§ PROBLEM STATEMENT:
Give back the data below word for word. Any image in it should be left out.
--- DATA FOR PROCESSING ---
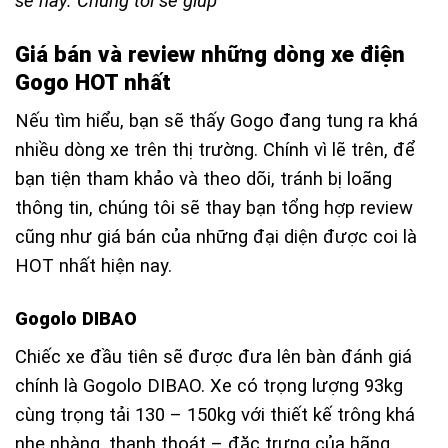
sẻ này. Chúng tôi sẽ giúp
Giá bán và review những dòng xe điện
Gogo HOT nhất
Nếu tìm hiểu, bạn sẽ thấy Gogo đang tung ra khá
nhiều dòng xe trên thị trường. Chính vì lẽ trên, để
bạn tiện tham khảo và theo dõi, tránh bị loãng
thông tin, chúng tôi sẽ thay bạn tổng hợp review
cũng như giá bán của những đại diện được coi là
HOT nhất hiện nay.
Gogolo DIBAO
Chiếc xe đầu tiên sẽ được đưa lên bàn đánh giá
chính là Gogolo DIBAO. Xe có trọng lượng 93kg
cùng trọng tải 130 – 150kg với thiết kế trông khá
nhẹ nhàng, thanh thoát – đặc trưng của hãng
---
§ RESULT OF THE EXERCISE:
sẻ này. Chúng tôi sẽ giúp
Giá bán và review những dòng xe điện
Gogo HOT nhất
Nếu tìm hiểu, bạn sẽ thấy Gogo đang tung ra khá
nhiều dòng xe trên thị trường. Chính vì lẽ trên, để
bạn tiện tham khảo và theo dõi, tránh bị loãng
thông tin, chúng tôi sẽ thay bạn tổng hợp review
cũng như giá bán của những đại diện được coi là
HOT nhất hiện nay.
Gogolo DIBAO
Chiếc xe đầu tiên sẽ được đưa lên bàn đánh giá
chính là Gogolo DIBAO. Xe có trọng lượng 93kg
cùng trọng tải 130 – 150kg với thiết kế trông khá
nhẹ nhàng, thanh thoát – đặc trưng của hãng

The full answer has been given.